**YOUR GOAL**
Under this line are records; the part from the line containing "AWS Systems Manager マネージドインスタンス" through the line containing "редактировать" should be repeated exactly. Please exclude pictures.

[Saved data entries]
⟨

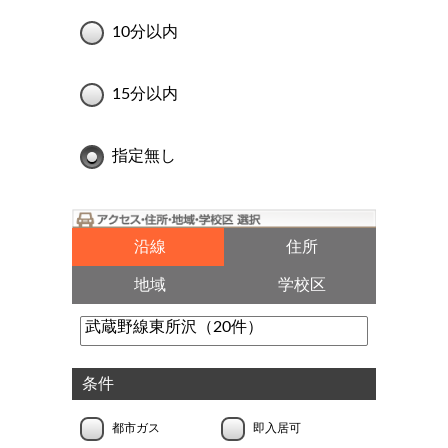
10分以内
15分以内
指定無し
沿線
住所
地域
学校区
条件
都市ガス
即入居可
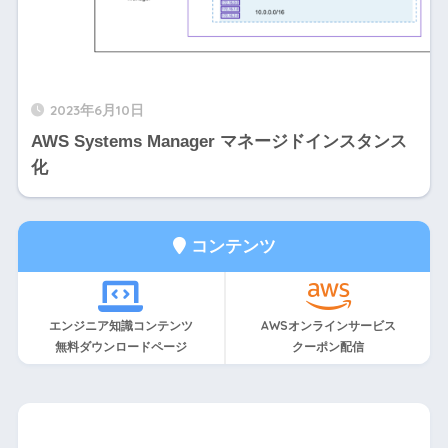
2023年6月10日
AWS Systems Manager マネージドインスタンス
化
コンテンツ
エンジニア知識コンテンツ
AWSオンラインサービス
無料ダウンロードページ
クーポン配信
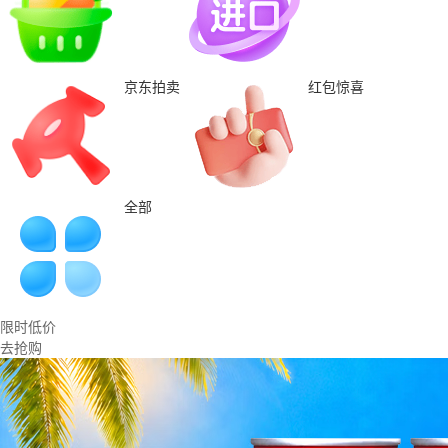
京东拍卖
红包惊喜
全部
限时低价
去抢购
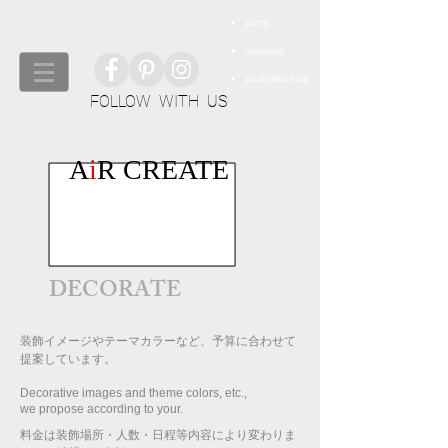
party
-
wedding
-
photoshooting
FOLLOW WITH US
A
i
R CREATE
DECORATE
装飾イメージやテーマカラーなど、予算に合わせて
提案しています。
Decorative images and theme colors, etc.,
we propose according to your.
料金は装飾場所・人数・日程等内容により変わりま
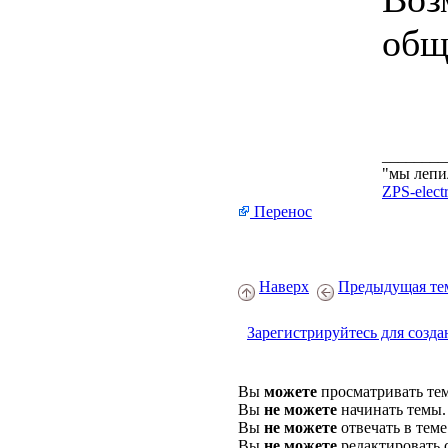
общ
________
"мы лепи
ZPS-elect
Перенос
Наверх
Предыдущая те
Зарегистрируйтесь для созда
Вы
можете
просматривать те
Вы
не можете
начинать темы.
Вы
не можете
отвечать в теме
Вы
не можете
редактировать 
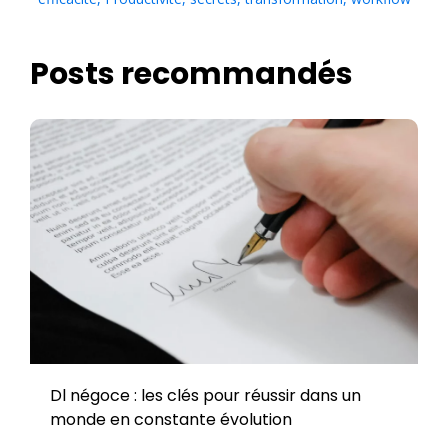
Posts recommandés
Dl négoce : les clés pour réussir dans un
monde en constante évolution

⟩
⟨

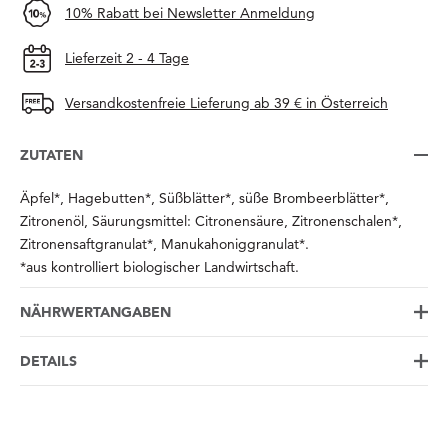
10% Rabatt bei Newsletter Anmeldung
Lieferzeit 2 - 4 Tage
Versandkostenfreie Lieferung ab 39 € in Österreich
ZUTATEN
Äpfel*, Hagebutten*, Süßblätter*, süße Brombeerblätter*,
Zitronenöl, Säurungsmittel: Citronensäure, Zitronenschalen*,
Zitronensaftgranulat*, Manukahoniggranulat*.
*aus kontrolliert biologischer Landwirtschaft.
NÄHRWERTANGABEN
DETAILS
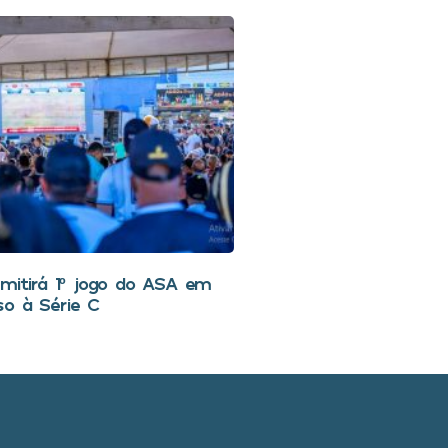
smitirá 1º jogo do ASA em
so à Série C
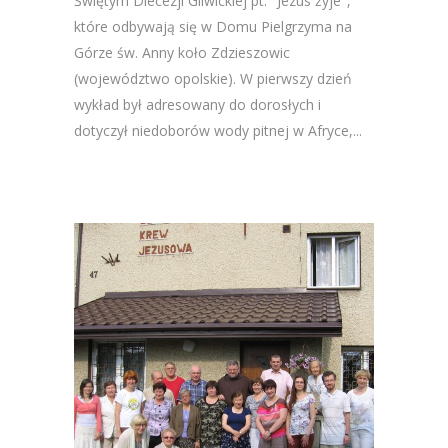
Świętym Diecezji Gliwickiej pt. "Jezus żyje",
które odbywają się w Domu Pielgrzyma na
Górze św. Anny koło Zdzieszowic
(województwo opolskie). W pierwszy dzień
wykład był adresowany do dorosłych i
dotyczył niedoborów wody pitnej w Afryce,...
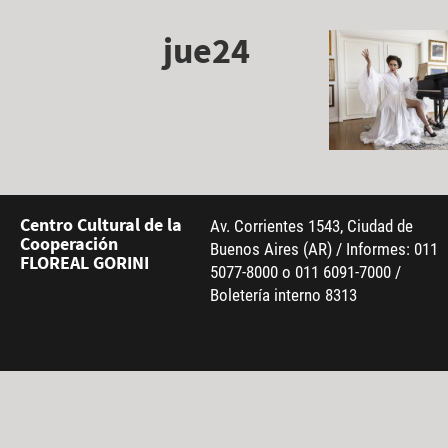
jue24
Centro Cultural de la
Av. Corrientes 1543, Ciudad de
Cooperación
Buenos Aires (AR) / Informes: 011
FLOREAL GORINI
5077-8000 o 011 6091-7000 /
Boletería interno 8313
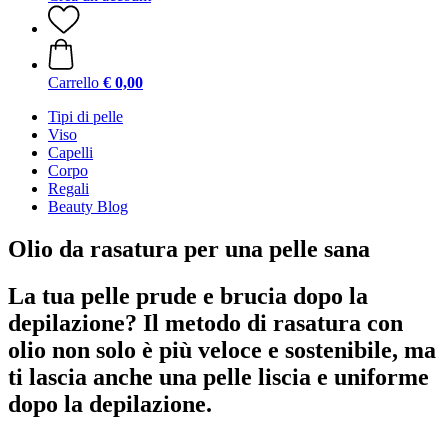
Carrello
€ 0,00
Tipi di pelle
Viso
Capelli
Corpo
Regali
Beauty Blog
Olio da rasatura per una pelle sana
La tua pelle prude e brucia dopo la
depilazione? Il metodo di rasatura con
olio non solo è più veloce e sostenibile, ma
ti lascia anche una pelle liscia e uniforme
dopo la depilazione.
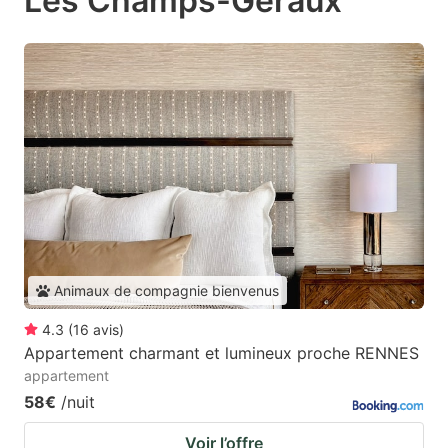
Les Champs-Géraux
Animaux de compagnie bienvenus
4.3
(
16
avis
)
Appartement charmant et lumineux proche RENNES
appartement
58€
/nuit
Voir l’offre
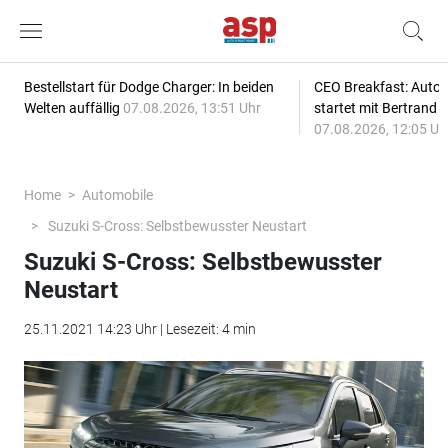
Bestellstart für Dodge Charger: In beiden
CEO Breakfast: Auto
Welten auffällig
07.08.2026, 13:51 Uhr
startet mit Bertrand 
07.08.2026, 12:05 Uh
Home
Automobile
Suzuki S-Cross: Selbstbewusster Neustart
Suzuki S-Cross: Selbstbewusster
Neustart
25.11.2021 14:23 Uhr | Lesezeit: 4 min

⟩

**ANSWER TO THE EXERCISE**
AWS Systems Manager マネージドインスタンス
化
コンテンツ
エンジニア知識コンテンツ
AWSオンラインサービス
無料ダウンロードページ
クーポン配信
京东拍卖
红包惊喜
全部
限时低价
去抢购
party
-
wedding
-
photoshooting
FOLLOW WITH US
A
i
R CREATE
DECORATE
装飾イメージやテーマカラーなど、予算に合わせて
提案しています。
Decorative images and theme colors, etc.,
we propose according to your.
料金は装飾場所・人数・日程等内容により変わりま
общ
________
"мы лепи
ZPS-elect
Перенос
Наверх
Предыдущая те
Зарегистрируйтесь для созда
Вы
можете
просматривать те
Вы
не можете
начинать темы.
Вы
не можете
отвечать в теме
Вы
не можете
редактировать 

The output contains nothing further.